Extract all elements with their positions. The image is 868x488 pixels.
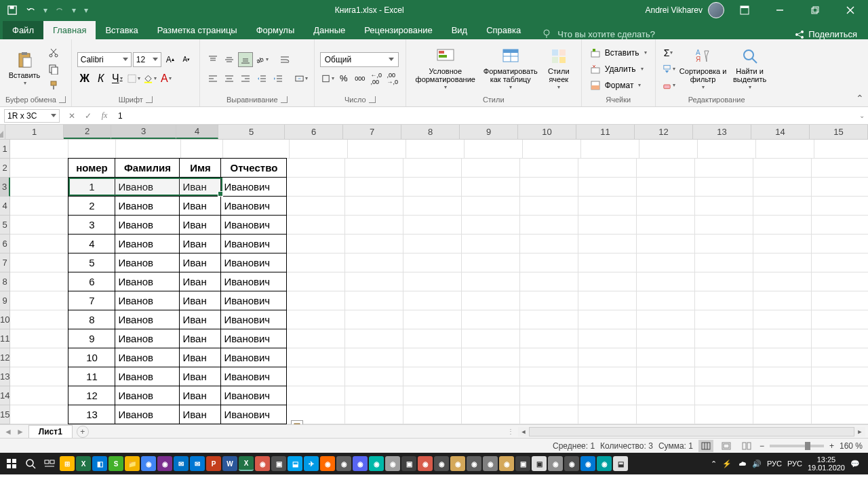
cell[interactable] [695, 216, 753, 235]
cell[interactable] [10, 405, 68, 424]
cell[interactable] [287, 329, 345, 348]
row-header[interactable]: 13 [0, 367, 10, 386]
paste-button[interactable]: Вставить ▾ [5, 45, 43, 93]
number-dialog-launcher[interactable] [369, 96, 376, 103]
cancel-formula-button[interactable]: ✕ [64, 109, 80, 123]
zoom-out-button[interactable]: − [760, 441, 764, 451]
undo-button[interactable] [23, 2, 39, 18]
cell[interactable]: 5 [68, 253, 115, 272]
cell[interactable] [10, 367, 68, 386]
cell[interactable] [345, 291, 403, 310]
cell[interactable] [10, 178, 68, 197]
tab-home[interactable]: Главная [43, 21, 96, 39]
taskbar-app-13[interactable]: ▣ [271, 456, 286, 471]
cell[interactable]: номер [68, 158, 115, 178]
cell[interactable]: Иванович [220, 405, 287, 424]
cell[interactable] [520, 197, 578, 216]
paste-options-button[interactable] [291, 420, 303, 424]
cell[interactable] [287, 253, 345, 272]
taskbar-app-6[interactable]: ◉ [141, 456, 156, 471]
cell[interactable] [181, 140, 223, 159]
tell-me-search[interactable]: Что вы хотите сделать? [541, 28, 784, 39]
tray-notifications-icon[interactable]: 💬 [850, 460, 860, 468]
cell[interactable] [287, 291, 345, 310]
cell[interactable] [290, 140, 348, 159]
taskbar-app-27[interactable]: ◉ [499, 456, 514, 471]
cell[interactable]: Иванов [115, 234, 180, 253]
cell[interactable] [462, 291, 520, 310]
cell[interactable] [223, 140, 290, 159]
cell[interactable]: Иванов [115, 196, 180, 216]
select-all-corner[interactable] [0, 125, 5, 139]
cell[interactable] [462, 235, 520, 253]
cell[interactable] [462, 348, 520, 367]
cut-button[interactable] [46, 45, 61, 60]
taskbar-app-7[interactable]: ◉ [157, 456, 172, 471]
cell[interactable]: Иванов [115, 367, 180, 386]
zoom-level[interactable]: 160 % [840, 441, 863, 451]
cell[interactable] [695, 348, 753, 367]
cell[interactable]: Иванов [115, 291, 180, 310]
cell[interactable]: 4 [68, 234, 115, 253]
taskbar-app-32[interactable]: ◉ [580, 456, 595, 471]
cell[interactable] [578, 348, 637, 367]
find-select-button[interactable]: Найти и выделить▾ [728, 45, 772, 93]
taskbar-app-18[interactable]: ◉ [353, 456, 368, 471]
scroll-split[interactable]: ⋮ [507, 428, 514, 435]
cell[interactable] [462, 178, 520, 197]
taskbar-app-34[interactable]: ⬓ [613, 456, 628, 471]
cell[interactable] [520, 367, 578, 386]
start-button[interactable] [3, 455, 20, 472]
cell[interactable]: Иван [179, 348, 221, 367]
taskbar-app-8[interactable]: ✉ [174, 456, 189, 471]
cell[interactable] [637, 291, 695, 310]
cell[interactable] [345, 348, 403, 367]
qat-customize[interactable]: ▾ [84, 5, 88, 15]
cell[interactable]: Иванов [115, 329, 180, 348]
cell[interactable] [462, 329, 520, 348]
cell[interactable]: Иван [179, 215, 221, 235]
cell[interactable]: 3 [68, 215, 115, 235]
cell[interactable] [10, 348, 68, 367]
cell[interactable] [403, 178, 462, 197]
cell[interactable]: 10 [68, 348, 115, 367]
cell[interactable] [403, 348, 462, 367]
cell[interactable]: Иванович [220, 329, 287, 348]
cell[interactable] [403, 386, 462, 405]
increase-decimal-button[interactable]: ←,0,00 [369, 71, 384, 86]
cell[interactable] [812, 178, 868, 197]
cell[interactable] [581, 140, 639, 159]
cell[interactable] [637, 367, 695, 386]
cell[interactable] [753, 310, 812, 329]
cell[interactable] [637, 178, 695, 197]
cell[interactable] [345, 405, 403, 424]
cell[interactable] [403, 197, 462, 216]
cell[interactable]: 8 [68, 310, 115, 329]
cell[interactable]: Иван [179, 405, 221, 424]
scroll-right-button[interactable]: ► [854, 427, 865, 436]
column-header[interactable]: 9 [460, 125, 518, 139]
cell[interactable] [10, 159, 68, 178]
cell[interactable] [753, 253, 812, 272]
cell[interactable] [10, 386, 68, 405]
cell[interactable] [753, 235, 812, 253]
cell[interactable] [753, 348, 812, 367]
cell[interactable] [637, 235, 695, 253]
scroll-left-button[interactable]: ◄ [518, 427, 529, 436]
cell[interactable] [578, 405, 637, 424]
row-header[interactable]: 8 [0, 272, 10, 291]
sheet-nav-prev[interactable]: ◄ [4, 427, 12, 436]
cell[interactable] [403, 310, 462, 329]
cell[interactable]: 2 [68, 196, 115, 216]
orientation-button[interactable]: ab▾ [254, 52, 269, 67]
cell[interactable] [753, 291, 812, 310]
cell[interactable]: Иванович [220, 234, 287, 253]
tab-view[interactable]: Вид [442, 21, 477, 39]
cell[interactable]: 13 [68, 405, 115, 424]
cell[interactable] [462, 367, 520, 386]
tray-volume-icon[interactable]: 🔊 [752, 460, 762, 468]
cell[interactable]: Иванович [220, 386, 287, 405]
cell[interactable] [812, 310, 868, 329]
cell[interactable] [520, 178, 578, 197]
tray-onedrive-icon[interactable] [737, 459, 747, 468]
-- -- --
Where does the word "tray" appear in the records? Copy every line that holds it.

tray-notifications-icon[interactable]: 💬 [850, 460, 860, 468]
tray-volume-icon[interactable]: 🔊 [752, 460, 762, 468]
tray-onedrive-icon[interactable] [737, 459, 747, 468]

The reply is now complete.